Work order: Which of the lines in the data below contain the string "vede"? Copy each of them.

====== Information given ======

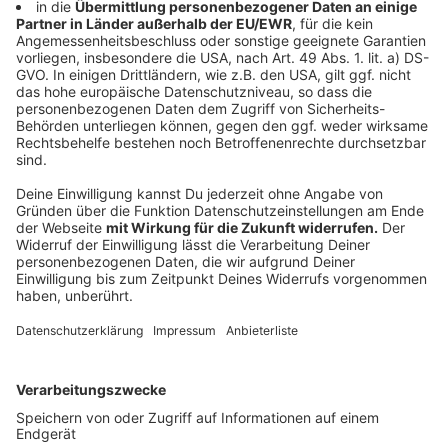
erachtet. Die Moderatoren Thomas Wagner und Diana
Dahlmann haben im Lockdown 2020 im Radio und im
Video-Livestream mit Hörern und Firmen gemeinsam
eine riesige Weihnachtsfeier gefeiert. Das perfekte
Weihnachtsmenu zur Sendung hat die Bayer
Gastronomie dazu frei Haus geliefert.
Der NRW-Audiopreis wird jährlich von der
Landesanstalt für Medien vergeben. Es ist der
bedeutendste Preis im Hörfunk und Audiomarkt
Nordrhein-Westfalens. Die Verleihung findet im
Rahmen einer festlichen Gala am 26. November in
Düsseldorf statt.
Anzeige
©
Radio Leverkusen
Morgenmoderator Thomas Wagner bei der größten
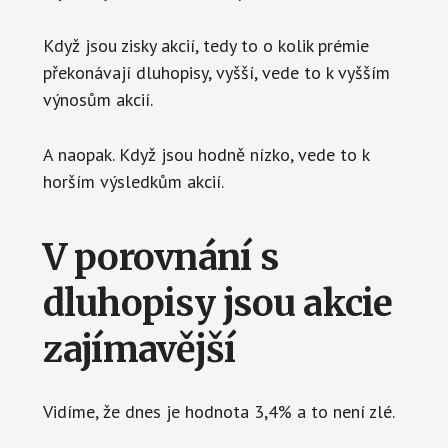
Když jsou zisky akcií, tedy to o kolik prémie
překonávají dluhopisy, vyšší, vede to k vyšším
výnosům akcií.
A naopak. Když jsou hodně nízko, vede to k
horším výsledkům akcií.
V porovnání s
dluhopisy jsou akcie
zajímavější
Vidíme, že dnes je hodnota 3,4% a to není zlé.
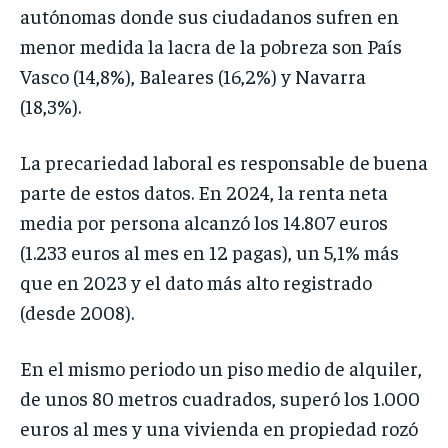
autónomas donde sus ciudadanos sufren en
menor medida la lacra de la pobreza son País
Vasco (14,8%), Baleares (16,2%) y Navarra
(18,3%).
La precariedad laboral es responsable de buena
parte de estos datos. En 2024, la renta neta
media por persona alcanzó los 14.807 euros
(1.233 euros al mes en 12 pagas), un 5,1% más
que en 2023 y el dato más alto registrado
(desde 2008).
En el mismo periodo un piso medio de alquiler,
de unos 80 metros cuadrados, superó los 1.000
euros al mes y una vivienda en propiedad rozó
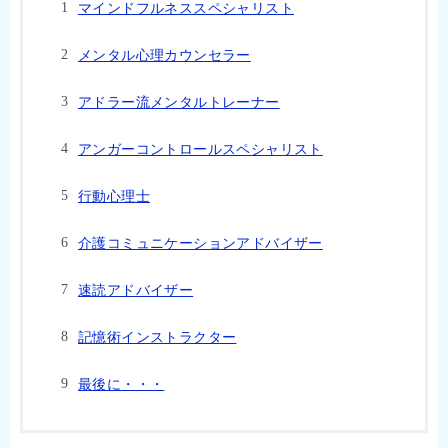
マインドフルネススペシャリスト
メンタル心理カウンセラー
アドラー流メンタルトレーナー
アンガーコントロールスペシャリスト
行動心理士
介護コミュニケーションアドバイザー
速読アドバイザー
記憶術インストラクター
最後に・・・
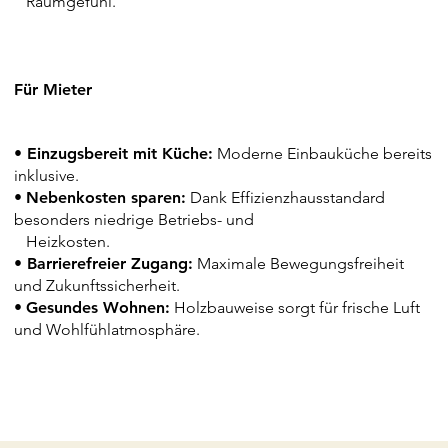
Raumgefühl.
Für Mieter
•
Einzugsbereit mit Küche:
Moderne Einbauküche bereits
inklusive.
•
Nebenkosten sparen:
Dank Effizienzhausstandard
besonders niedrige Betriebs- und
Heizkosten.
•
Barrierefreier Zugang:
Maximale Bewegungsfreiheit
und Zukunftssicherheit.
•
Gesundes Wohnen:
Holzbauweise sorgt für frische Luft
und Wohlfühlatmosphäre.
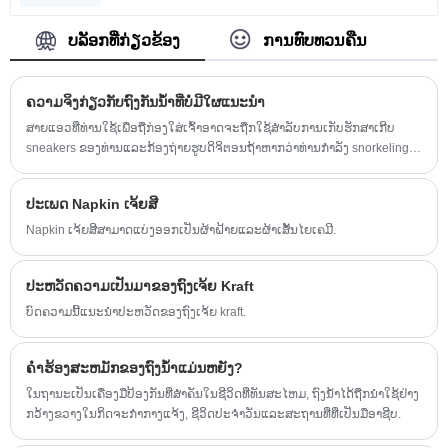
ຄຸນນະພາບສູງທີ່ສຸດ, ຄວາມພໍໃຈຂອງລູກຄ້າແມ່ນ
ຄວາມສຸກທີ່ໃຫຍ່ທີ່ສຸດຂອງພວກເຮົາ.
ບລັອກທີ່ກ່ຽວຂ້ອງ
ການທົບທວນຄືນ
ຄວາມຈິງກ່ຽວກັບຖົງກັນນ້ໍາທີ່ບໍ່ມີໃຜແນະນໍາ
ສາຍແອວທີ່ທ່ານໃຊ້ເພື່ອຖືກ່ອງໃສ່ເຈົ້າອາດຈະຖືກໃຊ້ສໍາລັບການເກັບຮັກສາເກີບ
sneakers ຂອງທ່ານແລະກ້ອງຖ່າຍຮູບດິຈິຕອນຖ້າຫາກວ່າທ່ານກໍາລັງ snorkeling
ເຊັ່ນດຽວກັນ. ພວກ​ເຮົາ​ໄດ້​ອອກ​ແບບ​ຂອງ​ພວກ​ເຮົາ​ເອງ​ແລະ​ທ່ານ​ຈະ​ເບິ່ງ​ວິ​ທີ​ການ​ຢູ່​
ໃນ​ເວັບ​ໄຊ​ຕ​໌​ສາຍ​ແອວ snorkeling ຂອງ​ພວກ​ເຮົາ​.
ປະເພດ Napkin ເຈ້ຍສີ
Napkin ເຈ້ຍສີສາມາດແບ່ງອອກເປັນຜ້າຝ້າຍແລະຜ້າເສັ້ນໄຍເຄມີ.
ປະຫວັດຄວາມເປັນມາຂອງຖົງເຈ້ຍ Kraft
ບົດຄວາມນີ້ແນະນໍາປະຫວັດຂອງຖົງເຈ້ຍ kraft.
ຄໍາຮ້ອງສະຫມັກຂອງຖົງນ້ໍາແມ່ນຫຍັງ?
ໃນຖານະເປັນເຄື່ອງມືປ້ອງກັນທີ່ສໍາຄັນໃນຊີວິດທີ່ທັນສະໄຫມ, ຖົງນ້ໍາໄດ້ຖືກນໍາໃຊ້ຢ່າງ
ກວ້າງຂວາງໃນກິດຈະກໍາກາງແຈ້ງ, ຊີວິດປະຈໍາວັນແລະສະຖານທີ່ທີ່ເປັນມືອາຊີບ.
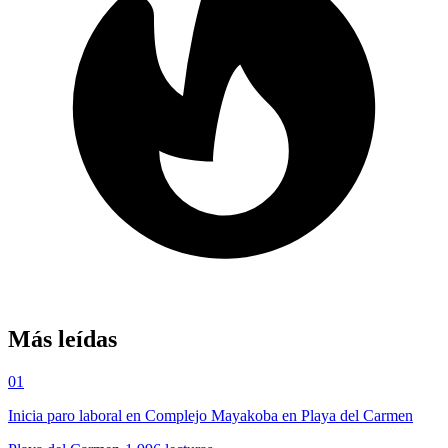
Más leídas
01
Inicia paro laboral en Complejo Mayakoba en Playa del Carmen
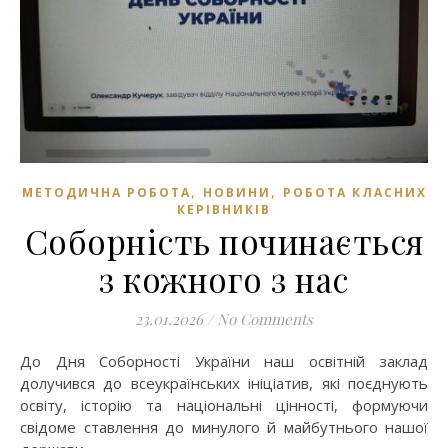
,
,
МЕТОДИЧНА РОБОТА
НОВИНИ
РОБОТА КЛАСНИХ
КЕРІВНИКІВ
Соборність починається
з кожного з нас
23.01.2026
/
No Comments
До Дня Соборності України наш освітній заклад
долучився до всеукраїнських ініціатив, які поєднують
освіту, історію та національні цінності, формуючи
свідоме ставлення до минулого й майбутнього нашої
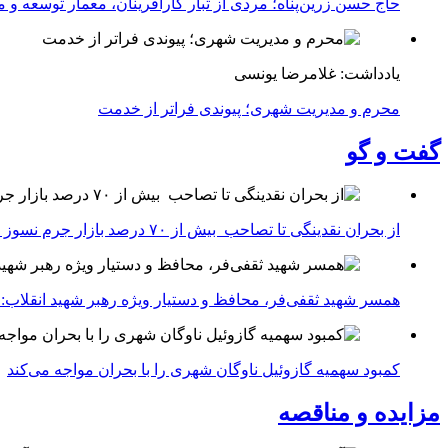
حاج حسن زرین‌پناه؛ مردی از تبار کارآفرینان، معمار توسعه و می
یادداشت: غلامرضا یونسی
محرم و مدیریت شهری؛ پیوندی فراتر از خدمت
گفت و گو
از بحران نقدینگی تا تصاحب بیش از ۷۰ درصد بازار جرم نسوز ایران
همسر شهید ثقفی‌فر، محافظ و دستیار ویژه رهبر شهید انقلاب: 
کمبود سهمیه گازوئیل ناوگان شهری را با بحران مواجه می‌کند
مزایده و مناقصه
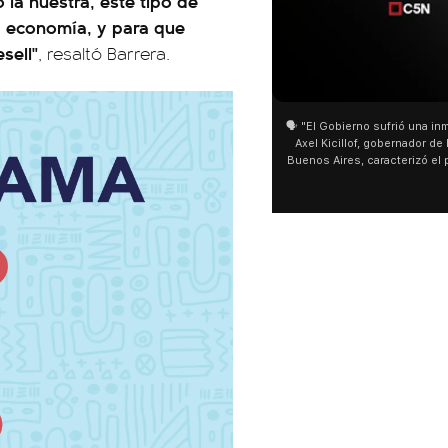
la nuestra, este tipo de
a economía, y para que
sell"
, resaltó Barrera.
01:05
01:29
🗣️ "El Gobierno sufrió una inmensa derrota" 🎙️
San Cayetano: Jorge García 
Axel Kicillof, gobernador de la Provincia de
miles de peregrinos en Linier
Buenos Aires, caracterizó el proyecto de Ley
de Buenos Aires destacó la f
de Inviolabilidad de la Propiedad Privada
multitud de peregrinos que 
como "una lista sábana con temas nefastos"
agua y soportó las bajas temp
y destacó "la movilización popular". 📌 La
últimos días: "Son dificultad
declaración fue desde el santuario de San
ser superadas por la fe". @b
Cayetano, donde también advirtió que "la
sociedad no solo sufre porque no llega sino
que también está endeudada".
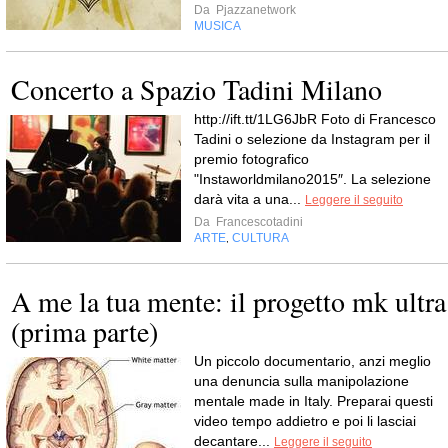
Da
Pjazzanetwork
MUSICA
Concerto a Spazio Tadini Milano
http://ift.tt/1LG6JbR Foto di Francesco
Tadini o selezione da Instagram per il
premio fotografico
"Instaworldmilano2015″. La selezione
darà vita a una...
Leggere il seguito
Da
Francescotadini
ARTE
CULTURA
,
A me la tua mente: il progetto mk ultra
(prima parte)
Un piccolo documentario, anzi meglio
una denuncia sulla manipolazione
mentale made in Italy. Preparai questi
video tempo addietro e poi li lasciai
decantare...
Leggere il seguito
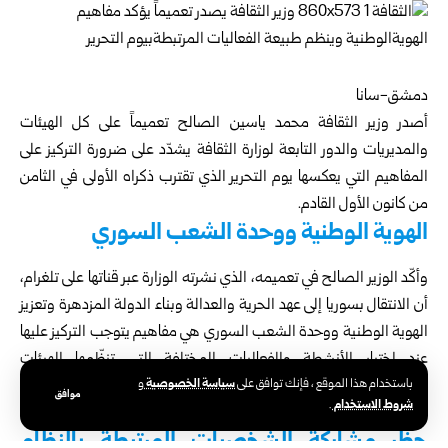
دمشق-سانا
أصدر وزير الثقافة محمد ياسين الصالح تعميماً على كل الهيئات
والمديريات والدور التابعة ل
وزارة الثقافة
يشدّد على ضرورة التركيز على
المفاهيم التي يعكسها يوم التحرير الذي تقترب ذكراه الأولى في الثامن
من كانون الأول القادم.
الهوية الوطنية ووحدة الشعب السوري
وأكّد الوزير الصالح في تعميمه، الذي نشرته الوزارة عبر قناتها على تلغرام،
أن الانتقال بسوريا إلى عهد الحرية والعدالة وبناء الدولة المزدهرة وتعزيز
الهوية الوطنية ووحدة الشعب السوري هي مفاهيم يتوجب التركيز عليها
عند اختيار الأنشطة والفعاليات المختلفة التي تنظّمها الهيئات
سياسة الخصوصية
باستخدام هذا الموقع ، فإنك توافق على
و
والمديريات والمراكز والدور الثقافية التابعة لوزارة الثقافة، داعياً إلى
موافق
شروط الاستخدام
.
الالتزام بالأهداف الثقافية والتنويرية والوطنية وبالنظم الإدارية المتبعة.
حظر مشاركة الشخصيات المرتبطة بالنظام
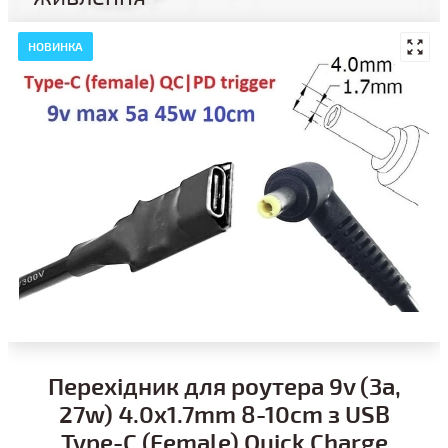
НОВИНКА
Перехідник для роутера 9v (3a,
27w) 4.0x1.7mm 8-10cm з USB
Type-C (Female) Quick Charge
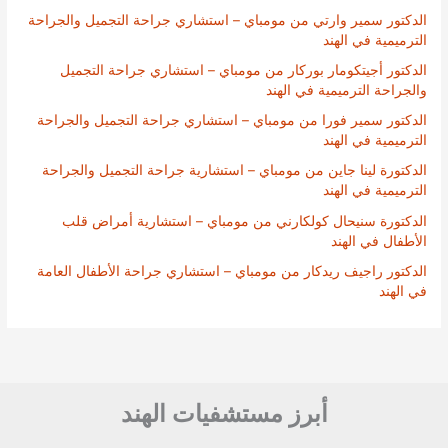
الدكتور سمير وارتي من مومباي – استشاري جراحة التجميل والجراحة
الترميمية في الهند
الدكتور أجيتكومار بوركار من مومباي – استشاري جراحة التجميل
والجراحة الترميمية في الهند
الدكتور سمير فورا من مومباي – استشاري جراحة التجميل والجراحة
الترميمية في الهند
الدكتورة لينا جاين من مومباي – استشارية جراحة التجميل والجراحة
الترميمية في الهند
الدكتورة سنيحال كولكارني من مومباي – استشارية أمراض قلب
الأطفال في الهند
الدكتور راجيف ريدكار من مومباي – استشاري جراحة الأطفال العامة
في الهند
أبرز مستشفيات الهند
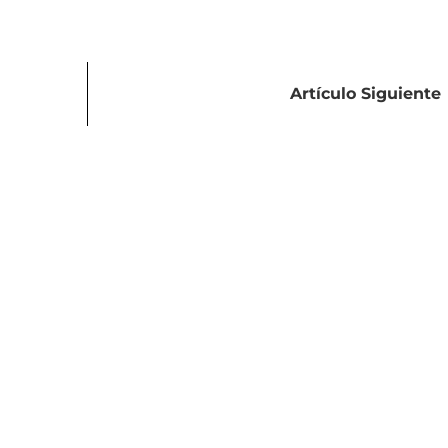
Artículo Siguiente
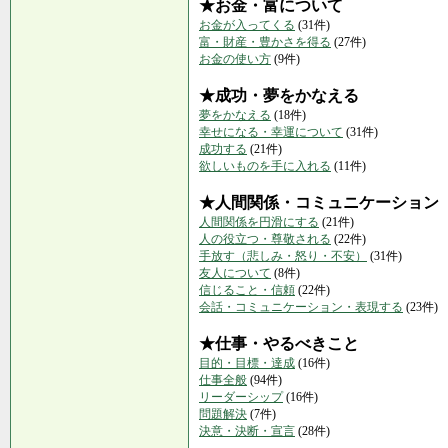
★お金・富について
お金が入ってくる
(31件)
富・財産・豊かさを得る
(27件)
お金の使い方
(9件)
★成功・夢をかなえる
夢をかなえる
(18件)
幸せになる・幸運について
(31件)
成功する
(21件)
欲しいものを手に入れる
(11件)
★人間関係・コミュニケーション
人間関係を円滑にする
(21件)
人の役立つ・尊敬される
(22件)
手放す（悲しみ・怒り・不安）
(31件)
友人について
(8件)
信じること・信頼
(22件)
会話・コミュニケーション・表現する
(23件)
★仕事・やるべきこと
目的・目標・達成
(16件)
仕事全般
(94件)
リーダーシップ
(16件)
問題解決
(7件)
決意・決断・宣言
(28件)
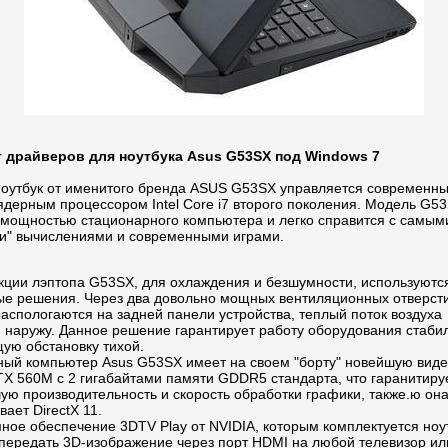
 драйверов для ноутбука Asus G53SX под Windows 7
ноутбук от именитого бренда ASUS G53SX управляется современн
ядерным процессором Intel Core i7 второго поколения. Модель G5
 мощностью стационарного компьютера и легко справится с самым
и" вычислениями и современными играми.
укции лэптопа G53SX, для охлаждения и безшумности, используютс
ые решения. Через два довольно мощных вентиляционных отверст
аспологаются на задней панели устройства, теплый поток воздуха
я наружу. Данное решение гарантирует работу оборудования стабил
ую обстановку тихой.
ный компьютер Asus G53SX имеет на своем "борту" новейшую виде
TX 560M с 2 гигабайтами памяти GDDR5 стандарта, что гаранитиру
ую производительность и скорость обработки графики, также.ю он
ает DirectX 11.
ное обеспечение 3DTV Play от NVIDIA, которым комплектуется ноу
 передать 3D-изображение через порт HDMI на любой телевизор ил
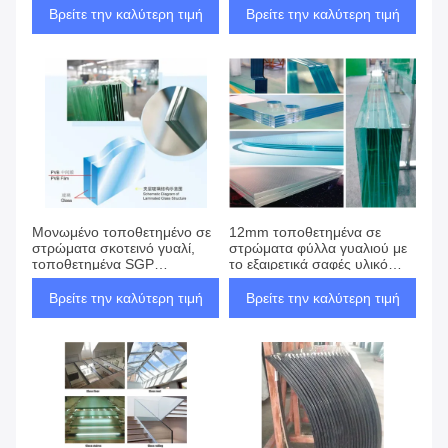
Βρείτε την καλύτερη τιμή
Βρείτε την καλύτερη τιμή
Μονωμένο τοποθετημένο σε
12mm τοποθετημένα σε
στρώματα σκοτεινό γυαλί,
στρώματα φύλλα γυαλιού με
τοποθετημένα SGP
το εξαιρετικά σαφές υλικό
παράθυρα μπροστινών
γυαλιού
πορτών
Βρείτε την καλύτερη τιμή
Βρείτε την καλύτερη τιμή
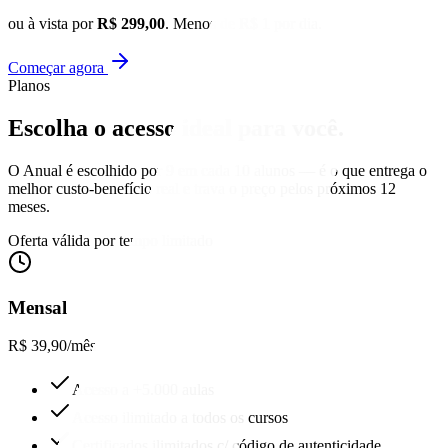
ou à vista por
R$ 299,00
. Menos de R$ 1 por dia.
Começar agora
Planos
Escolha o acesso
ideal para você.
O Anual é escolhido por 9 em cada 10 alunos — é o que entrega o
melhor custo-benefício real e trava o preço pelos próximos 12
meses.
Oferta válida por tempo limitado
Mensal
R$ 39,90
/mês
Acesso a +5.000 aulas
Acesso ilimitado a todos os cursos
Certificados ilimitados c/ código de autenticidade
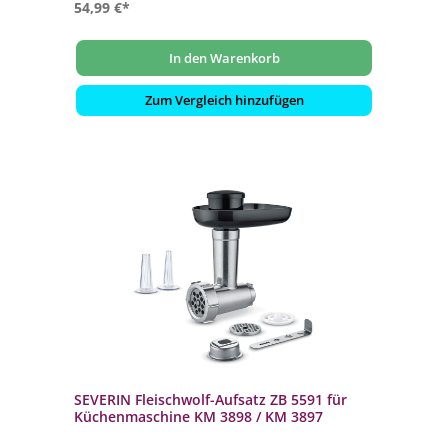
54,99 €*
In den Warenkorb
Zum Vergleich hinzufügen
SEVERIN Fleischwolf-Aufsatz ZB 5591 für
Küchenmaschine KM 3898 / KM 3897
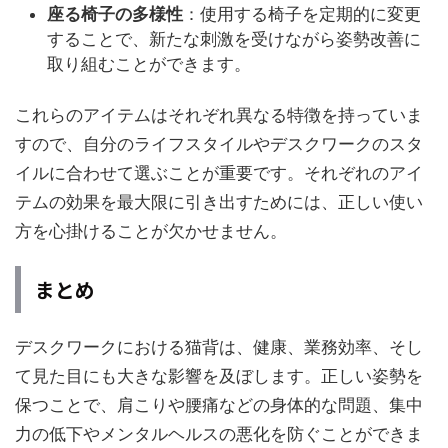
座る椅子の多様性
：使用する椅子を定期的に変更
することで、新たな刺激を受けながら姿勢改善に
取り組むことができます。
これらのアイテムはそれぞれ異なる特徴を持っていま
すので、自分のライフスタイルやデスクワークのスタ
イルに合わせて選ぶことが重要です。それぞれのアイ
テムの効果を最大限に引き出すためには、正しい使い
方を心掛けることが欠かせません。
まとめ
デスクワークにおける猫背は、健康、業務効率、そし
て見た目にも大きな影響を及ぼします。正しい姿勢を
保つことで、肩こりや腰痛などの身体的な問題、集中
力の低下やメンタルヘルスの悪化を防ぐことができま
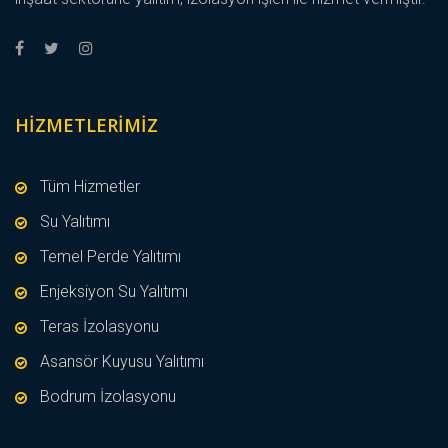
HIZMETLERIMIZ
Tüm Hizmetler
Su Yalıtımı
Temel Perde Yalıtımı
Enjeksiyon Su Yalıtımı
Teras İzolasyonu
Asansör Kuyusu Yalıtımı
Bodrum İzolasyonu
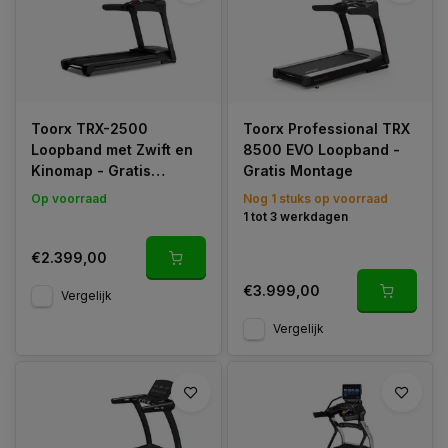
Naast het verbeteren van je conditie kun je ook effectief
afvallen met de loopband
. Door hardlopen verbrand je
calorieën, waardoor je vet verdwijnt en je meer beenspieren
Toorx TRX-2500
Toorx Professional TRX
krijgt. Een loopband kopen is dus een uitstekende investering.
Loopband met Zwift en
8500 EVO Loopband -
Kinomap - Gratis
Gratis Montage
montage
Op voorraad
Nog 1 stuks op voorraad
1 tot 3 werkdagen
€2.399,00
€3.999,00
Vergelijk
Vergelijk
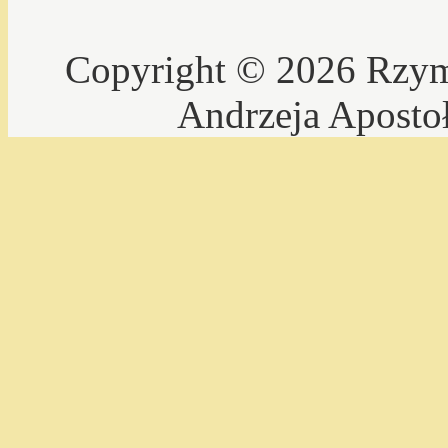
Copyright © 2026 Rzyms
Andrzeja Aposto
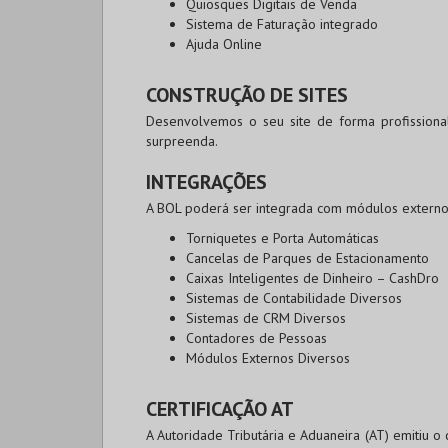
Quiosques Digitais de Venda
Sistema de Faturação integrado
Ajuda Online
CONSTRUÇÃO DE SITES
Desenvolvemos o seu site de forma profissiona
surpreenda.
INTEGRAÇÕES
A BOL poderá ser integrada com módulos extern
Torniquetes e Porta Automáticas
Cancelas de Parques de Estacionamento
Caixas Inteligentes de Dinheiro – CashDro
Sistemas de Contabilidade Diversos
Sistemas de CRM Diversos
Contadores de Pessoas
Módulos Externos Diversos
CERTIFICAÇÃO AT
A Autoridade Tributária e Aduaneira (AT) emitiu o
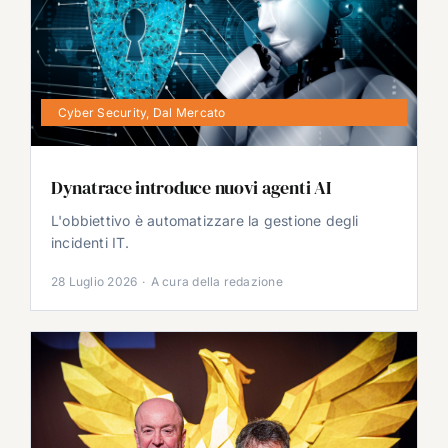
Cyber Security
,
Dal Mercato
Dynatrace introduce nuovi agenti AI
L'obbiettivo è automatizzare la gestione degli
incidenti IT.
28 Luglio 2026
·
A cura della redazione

======

Written reply:
překonávají dluhopisy, vyšší, vede to k vyšším
A naopak. Když jsou hodně nízko, vede to k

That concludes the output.